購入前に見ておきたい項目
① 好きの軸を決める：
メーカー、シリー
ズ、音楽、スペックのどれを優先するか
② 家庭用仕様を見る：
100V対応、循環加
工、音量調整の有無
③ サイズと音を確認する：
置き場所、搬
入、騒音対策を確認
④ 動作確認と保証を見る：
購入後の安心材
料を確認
________________________________________
The task: Each of the lines from the one that contains "ズ、音楽、スペックのどれを優先するか" through the last line of the data needs to be repeated exactly, with no others.

Result of this exercise:
ズ、音楽、スペックのどれを優先するか
② 家庭用仕様を見る：
100V対応、循環加
工、音量調整の有無
③ サイズと音を確認する：
置き場所、搬
入、騒音対策を確認
④ 動作確認と保証を見る：
購入後の安心材
料を確認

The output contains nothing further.